[ENTRIES PROVIDED Boundary: Start]

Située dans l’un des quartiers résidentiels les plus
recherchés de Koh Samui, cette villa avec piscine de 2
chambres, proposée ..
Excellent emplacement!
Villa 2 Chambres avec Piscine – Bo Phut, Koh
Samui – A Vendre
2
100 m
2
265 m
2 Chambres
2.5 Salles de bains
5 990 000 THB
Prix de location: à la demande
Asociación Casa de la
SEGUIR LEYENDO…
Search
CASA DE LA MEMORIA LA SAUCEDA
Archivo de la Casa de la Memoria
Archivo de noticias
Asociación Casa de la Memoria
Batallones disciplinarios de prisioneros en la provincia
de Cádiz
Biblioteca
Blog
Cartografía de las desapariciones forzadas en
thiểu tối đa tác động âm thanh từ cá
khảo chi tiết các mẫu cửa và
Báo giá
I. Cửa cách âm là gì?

[ENTRIES PROVIDED Boundary: End]
[ENTRIES PROVIDED Boundary: Start]

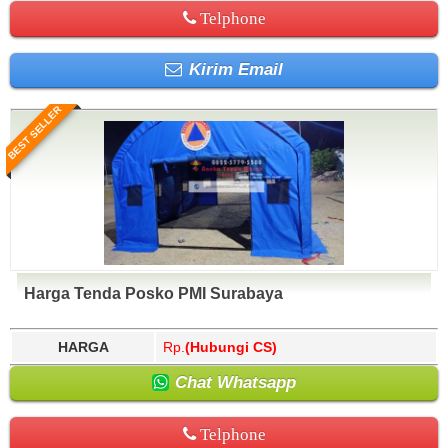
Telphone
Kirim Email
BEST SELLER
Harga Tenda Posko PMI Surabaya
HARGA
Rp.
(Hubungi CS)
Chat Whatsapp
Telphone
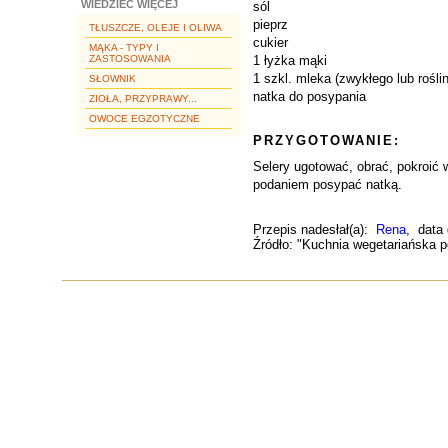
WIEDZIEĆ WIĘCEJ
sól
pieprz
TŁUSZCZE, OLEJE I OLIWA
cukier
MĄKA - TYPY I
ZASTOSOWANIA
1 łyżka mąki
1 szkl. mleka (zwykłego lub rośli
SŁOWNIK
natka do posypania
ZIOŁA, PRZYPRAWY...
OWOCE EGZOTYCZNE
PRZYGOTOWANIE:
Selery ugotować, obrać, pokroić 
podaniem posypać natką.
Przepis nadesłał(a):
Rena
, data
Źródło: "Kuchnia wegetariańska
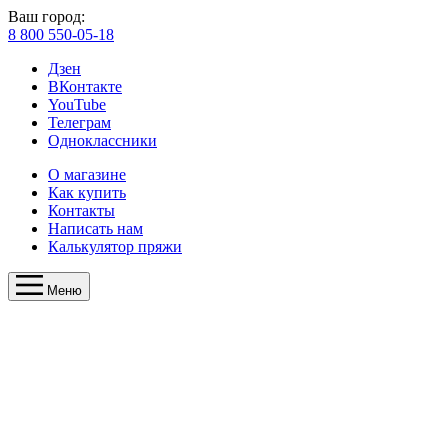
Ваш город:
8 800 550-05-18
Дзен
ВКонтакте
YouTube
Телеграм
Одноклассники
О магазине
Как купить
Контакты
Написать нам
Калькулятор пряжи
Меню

[ENTRIES PROVIDED Boundary: End]

Go through the entries above and report every line in which the word "Asociación" appears.

> **ANSWER TO THE PROBLEM**
Asociación Casa de la
Asociación Casa de la Memoria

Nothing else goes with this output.